▽

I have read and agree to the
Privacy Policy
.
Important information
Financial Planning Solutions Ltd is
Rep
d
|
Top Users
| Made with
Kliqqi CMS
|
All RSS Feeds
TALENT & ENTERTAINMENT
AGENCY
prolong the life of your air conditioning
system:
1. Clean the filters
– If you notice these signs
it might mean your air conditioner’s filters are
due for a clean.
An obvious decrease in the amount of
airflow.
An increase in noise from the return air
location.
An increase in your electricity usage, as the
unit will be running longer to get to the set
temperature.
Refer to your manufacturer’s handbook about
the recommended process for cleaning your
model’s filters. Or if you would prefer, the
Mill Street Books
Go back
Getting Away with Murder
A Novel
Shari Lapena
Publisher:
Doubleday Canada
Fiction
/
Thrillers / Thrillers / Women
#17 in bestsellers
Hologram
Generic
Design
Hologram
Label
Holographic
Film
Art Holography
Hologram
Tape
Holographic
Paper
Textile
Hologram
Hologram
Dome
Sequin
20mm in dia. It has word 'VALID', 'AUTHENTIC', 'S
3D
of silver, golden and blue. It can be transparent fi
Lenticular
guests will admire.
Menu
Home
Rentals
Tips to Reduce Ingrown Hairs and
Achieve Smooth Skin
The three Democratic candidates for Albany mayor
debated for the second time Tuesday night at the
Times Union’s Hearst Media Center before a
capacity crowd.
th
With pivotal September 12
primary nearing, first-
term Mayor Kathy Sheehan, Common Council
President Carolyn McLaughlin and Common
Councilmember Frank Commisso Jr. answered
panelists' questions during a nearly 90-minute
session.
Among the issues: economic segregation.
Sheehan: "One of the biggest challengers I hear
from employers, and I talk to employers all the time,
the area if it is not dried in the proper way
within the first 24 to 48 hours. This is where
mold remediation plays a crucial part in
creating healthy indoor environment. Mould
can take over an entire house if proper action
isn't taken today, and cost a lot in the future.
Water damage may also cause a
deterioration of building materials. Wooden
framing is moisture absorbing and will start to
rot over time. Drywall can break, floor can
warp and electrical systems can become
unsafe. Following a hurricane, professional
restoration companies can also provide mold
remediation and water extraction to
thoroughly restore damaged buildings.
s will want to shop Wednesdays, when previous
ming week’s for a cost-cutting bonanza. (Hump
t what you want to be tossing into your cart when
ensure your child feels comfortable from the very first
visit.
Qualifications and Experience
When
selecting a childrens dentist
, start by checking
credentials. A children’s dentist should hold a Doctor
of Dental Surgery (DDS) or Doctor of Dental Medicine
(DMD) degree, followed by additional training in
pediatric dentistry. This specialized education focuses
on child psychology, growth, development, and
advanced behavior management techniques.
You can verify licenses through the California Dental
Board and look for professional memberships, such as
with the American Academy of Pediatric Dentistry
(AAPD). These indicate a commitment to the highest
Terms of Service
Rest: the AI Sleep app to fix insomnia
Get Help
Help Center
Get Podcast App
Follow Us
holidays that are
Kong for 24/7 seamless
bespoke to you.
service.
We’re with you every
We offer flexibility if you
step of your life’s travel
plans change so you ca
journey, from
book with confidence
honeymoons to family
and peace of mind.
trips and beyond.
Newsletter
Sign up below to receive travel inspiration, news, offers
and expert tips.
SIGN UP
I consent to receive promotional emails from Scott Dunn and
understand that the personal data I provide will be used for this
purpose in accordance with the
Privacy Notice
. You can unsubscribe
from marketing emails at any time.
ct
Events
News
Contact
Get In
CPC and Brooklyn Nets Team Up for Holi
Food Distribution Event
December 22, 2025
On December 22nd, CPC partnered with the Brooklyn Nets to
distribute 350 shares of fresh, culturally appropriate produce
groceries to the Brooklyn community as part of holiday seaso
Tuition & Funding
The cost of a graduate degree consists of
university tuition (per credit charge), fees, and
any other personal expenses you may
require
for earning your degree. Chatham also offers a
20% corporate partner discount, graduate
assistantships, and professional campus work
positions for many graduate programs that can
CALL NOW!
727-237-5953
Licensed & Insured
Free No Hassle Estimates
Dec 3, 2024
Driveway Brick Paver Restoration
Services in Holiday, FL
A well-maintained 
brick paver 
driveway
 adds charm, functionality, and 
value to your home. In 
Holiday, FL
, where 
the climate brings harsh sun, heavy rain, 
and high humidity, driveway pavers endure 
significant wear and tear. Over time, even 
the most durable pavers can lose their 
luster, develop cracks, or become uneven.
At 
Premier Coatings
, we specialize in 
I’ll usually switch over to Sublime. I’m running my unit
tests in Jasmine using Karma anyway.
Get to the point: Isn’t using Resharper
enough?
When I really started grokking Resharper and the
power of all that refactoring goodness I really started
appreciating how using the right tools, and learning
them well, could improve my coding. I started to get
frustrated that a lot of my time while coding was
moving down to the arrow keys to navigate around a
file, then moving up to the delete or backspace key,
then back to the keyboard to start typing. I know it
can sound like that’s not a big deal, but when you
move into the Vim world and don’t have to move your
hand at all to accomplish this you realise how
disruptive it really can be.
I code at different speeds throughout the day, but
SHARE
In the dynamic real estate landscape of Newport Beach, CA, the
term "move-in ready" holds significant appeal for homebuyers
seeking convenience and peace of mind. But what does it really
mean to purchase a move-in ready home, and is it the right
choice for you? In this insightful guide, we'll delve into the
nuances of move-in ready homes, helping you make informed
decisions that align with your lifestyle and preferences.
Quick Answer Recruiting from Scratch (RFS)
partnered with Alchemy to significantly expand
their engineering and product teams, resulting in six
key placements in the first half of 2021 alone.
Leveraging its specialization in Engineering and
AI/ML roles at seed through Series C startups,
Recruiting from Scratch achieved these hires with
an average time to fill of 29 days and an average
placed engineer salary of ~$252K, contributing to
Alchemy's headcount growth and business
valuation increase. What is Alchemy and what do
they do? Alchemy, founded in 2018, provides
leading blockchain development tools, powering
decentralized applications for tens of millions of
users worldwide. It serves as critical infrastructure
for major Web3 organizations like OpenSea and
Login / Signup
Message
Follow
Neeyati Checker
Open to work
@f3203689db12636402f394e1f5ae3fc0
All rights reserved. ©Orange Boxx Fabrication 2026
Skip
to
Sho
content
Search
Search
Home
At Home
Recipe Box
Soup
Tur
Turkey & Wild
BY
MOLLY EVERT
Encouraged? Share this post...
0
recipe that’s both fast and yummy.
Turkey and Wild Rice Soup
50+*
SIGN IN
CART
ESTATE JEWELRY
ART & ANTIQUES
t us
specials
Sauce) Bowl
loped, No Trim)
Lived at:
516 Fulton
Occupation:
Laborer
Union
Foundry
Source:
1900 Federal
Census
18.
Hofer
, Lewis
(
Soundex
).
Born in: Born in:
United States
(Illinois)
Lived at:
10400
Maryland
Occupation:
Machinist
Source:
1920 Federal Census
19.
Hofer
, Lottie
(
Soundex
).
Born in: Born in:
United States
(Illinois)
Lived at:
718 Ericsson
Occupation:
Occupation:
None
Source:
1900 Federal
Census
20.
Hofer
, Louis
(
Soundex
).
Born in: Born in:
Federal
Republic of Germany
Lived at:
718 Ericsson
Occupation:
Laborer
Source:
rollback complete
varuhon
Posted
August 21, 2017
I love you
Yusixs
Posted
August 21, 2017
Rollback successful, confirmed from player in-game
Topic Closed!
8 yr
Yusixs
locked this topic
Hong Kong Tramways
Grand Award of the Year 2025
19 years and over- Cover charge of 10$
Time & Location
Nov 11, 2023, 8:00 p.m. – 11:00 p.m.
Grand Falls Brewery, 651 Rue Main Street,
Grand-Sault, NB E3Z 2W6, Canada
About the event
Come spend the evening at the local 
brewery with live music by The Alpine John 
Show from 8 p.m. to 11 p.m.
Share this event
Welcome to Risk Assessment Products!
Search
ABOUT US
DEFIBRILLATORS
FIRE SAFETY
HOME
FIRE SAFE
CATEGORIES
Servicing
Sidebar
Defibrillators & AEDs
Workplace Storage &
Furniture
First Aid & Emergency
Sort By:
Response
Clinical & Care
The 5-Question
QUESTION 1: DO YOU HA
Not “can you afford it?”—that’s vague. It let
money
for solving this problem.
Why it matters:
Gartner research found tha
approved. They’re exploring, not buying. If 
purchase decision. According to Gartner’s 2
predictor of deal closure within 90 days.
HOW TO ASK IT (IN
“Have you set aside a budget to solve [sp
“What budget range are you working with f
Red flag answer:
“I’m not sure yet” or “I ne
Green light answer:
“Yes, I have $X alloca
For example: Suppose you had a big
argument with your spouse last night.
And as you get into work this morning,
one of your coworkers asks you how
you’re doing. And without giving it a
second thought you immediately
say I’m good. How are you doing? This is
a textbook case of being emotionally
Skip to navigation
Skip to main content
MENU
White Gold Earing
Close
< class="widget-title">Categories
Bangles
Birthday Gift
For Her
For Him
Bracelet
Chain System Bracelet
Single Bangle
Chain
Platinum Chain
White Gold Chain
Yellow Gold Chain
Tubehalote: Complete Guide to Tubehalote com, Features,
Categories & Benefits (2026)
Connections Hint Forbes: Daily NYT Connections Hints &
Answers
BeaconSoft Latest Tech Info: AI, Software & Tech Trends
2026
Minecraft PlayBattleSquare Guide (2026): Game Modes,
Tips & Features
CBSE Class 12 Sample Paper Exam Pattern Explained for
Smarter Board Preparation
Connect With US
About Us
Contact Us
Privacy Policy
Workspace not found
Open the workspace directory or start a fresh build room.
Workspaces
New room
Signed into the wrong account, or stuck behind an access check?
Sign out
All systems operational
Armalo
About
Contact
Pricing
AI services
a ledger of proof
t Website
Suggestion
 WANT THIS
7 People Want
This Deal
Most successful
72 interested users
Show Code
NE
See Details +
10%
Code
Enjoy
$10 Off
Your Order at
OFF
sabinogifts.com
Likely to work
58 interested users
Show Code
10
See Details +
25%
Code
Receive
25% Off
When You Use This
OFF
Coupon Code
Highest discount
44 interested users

△

● **To do**:
Up to and including the line with "temperature.", output every line of the records above exactly, starting from the first; output nothing else.

● **Result for this task**:
I have read and agree to the
Privacy Policy
.
Important information
Financial Planning Solutions Ltd is
Rep
d
|
Top Users
| Made with
Kliqqi CMS
|
All RSS Feeds
TALENT & ENTERTAINMENT
AGENCY
prolong the life of your air conditioning
system:
1. Clean the filters
– If you notice these signs
it might mean your air conditioner’s filters are
due for a clean.
An obvious decrease in the amount of
airflow.
An increase in noise from the return air
location.
An increase in your electricity usage, as the
unit will be running longer to get to the set
temperature.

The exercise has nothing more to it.